Monday, August 12, 2013

Impermanence

A friend recently forwarded an article to me. The article was about a woman who had a double lung transplant at Cleveland Clinic over a year ago and is doing fine. "Dreams do come true," my friend wrote.

Dreams.

Less than a year ago my dreams did not include a double lung transplant. Last year I believed my health issues would be worked out and I'd go on living my life as I had been. But, despite what I wanted, my busy life continued to drop away and left me with one goal...

To survive.

I hope to have the opportunity to create new dreams. If I am given a second chance at life I have to accept that the possibilities may not be what I wanted a year ago. After transplant I will have to get used to the idea of a life of impermanence. I can hold onto dreams but with a loose grasp and with no particular attachment to them. A different life. And, instead of being depressed or angry about what I can no longer have, or dream about, I will have to form a new life from what I would like instead.

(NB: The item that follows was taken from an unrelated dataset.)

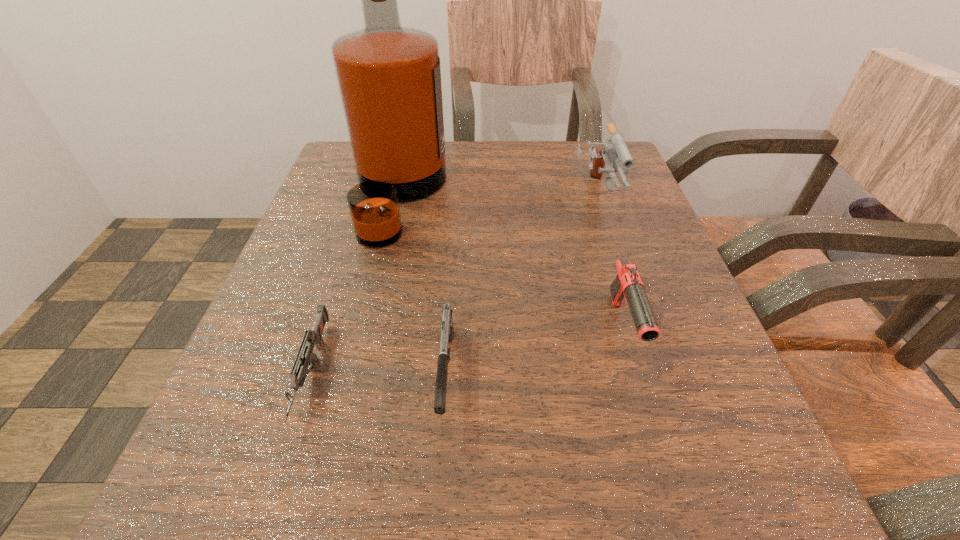 Find the location of `vacant space that satisfies the following two spatial constraints: 1. at the barrel end of the tallest gun; 2. on the front label of the liquor`. vacant space that satisfies the following two spatial constraints: 1. at the barrel end of the tallest gun; 2. on the front label of the liquor is located at coordinates (596, 197). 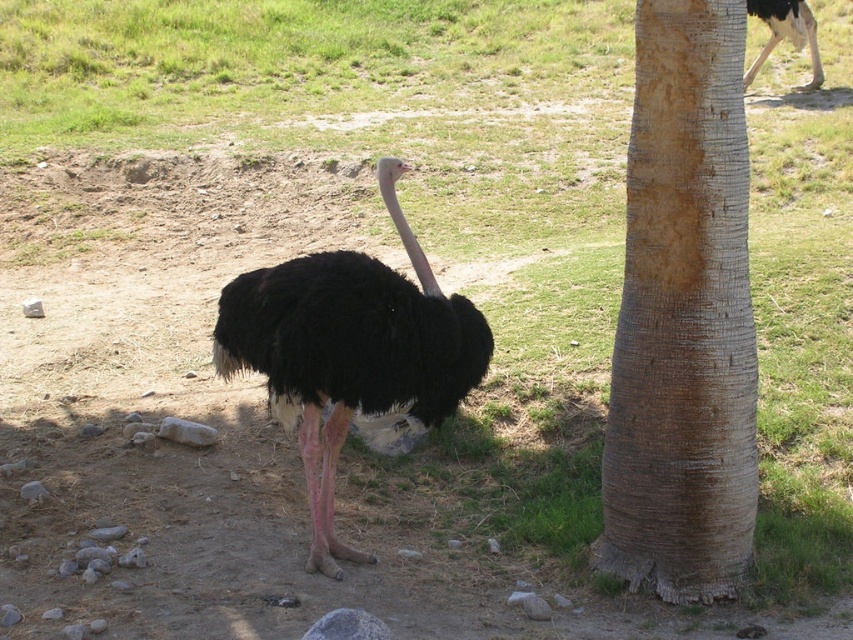 Consider the image. You are a birdwatcher observing the black feathered ostrich at center and the black feathered head at center in the scene. Which object is taller?

The black feathered ostrich at center is much taller than the black feathered head at center.

You are an ornithologist observing an ostrich in its natural habitat. You notice the brown rough bark at right and the black feathered ostrich at center. Which object is taller?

Instead. And that is better than the alternative.

1 comment:

  1. I think approaching year one of a devastating diagnosis is troubling too. You spent the last year wondering, worrying...and you're still wondering and worrying. There is no end to it...the limbo. That, in itself, feels like a state of impermanence to me. How about you?

    But I agree....I can be angry or depressed, but only for a few moments. My grasp on angry is MUCH loser that it ever was, and for this small thing, I am thankful.